== Segment start ==

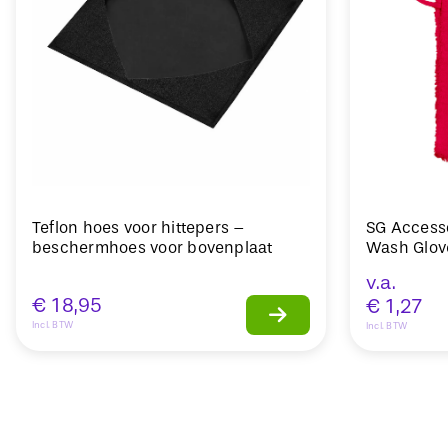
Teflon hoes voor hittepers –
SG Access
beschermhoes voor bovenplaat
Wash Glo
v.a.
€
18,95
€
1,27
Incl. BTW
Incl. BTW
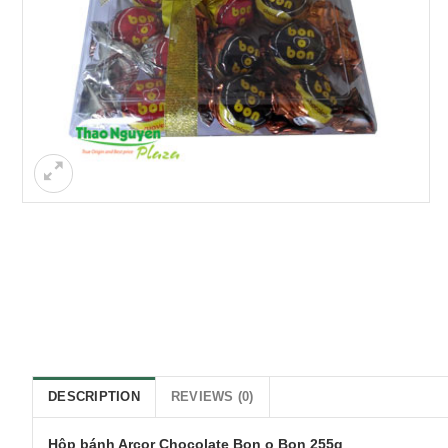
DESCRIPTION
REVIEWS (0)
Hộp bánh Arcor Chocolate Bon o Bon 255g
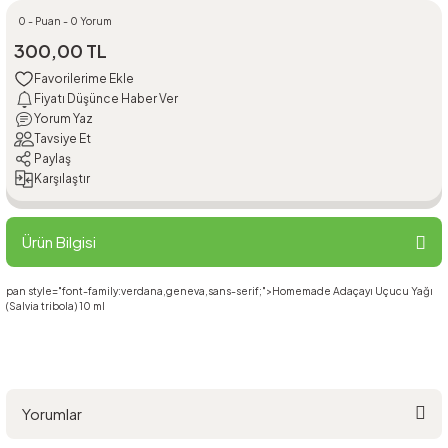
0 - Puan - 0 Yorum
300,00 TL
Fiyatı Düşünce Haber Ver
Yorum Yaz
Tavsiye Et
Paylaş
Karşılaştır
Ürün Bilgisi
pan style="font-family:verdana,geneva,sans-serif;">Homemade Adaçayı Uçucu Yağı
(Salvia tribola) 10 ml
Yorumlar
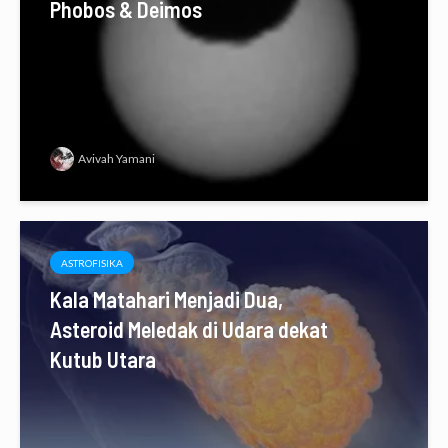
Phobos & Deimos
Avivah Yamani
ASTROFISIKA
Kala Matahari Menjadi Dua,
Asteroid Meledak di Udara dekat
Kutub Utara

== Segment end ==
== Segment start ==

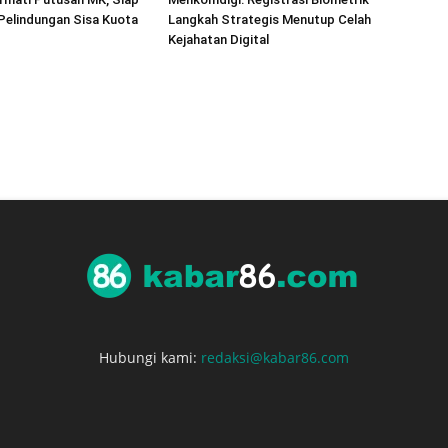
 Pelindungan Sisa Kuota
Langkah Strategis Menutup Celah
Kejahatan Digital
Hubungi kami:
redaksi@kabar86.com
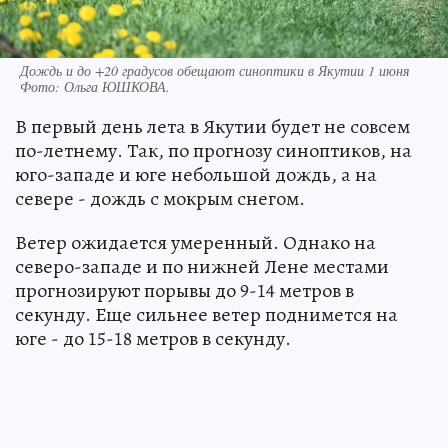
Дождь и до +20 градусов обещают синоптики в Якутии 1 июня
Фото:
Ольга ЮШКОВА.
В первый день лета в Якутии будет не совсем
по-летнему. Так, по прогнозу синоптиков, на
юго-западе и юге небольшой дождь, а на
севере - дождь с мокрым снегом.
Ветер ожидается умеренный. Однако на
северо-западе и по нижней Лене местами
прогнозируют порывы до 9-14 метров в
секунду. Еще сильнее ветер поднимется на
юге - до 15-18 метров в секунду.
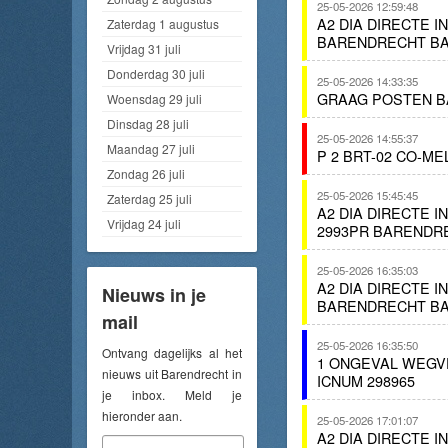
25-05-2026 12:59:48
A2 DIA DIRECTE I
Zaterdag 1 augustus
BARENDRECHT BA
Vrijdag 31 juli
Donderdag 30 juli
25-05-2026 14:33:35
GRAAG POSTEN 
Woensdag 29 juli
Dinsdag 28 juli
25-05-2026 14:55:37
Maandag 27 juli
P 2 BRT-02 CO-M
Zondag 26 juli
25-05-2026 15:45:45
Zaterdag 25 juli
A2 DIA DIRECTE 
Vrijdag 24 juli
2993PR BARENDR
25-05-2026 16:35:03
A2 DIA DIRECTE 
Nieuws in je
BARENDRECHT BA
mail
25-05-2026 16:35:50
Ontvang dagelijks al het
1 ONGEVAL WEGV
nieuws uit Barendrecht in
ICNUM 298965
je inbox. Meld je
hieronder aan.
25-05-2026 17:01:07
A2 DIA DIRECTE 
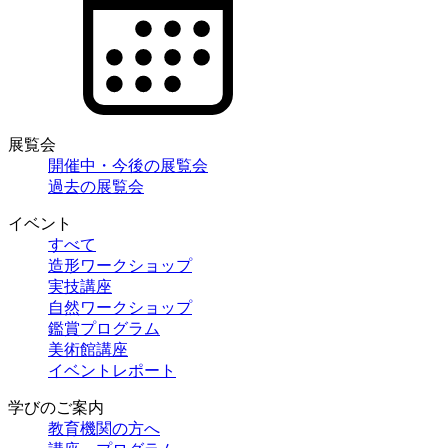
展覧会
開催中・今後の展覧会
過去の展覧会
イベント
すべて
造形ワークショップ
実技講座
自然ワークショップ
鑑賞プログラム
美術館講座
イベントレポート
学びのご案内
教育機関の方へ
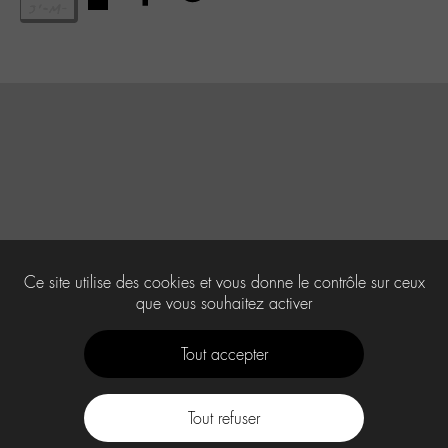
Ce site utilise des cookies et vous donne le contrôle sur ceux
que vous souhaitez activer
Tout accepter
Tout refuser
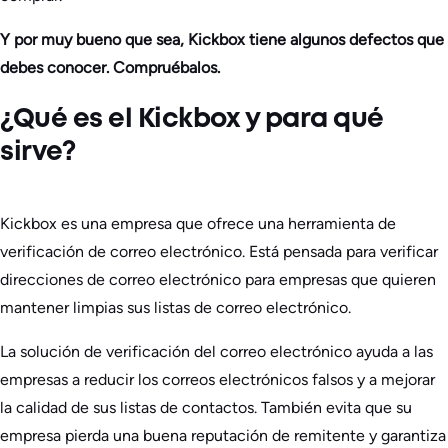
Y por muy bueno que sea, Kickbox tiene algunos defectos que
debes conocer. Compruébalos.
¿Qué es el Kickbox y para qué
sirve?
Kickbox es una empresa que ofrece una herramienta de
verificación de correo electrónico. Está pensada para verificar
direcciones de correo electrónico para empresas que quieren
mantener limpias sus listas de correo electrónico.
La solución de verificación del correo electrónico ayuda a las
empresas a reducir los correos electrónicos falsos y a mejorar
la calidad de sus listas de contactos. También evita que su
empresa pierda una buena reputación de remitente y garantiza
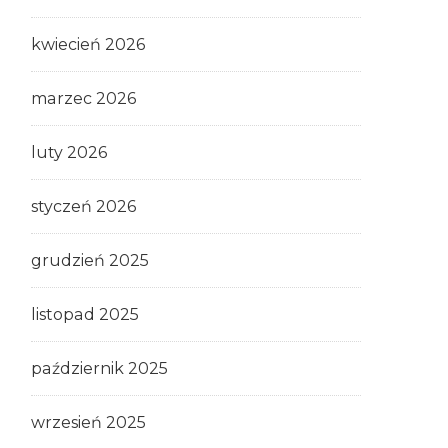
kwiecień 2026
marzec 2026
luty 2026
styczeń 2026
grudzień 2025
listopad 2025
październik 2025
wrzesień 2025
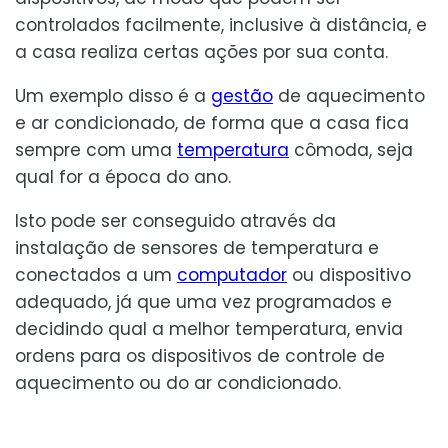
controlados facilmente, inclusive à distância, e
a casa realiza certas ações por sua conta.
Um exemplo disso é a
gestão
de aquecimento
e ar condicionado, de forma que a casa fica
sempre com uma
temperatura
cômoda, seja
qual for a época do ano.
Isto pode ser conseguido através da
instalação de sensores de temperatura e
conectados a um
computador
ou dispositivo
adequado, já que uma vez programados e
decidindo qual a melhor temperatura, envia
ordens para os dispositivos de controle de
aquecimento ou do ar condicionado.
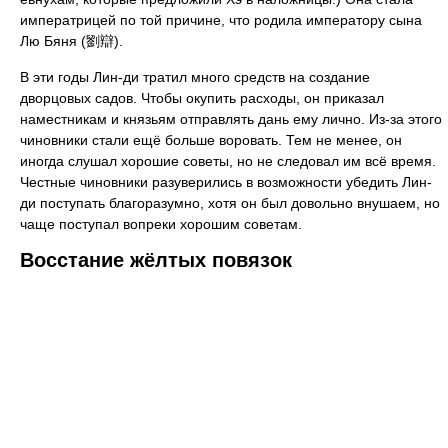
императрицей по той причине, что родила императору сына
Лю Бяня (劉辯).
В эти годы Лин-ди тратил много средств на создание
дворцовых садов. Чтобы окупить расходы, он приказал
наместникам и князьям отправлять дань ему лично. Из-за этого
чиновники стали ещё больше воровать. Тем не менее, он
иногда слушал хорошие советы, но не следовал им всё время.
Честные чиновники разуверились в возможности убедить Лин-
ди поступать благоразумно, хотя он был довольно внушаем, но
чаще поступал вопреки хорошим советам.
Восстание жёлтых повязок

== Segment end ==
== Segment start ==

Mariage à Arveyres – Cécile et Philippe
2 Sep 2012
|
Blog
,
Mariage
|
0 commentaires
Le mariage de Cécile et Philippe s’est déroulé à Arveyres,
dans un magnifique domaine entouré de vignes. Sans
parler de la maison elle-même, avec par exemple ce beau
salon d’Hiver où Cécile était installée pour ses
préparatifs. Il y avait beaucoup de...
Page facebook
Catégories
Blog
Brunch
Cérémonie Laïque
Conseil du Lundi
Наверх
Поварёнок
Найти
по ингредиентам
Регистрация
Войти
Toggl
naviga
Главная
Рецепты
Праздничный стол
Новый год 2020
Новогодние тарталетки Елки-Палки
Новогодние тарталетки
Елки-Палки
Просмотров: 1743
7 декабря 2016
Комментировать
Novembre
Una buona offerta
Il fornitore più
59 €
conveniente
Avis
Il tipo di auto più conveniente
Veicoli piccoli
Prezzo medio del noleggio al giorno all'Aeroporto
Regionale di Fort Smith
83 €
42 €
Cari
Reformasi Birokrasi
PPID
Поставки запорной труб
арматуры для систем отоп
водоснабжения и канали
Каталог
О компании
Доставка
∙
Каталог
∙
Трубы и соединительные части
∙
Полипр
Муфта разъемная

== Segment end ==

WHAT THIS TASK INVOLVES:
Return every line above in which the string "casa" occurs.

FINISHED EXERCISE:
a casa realiza certas ações por sua conta.
e ar condicionado, de forma que a casa fica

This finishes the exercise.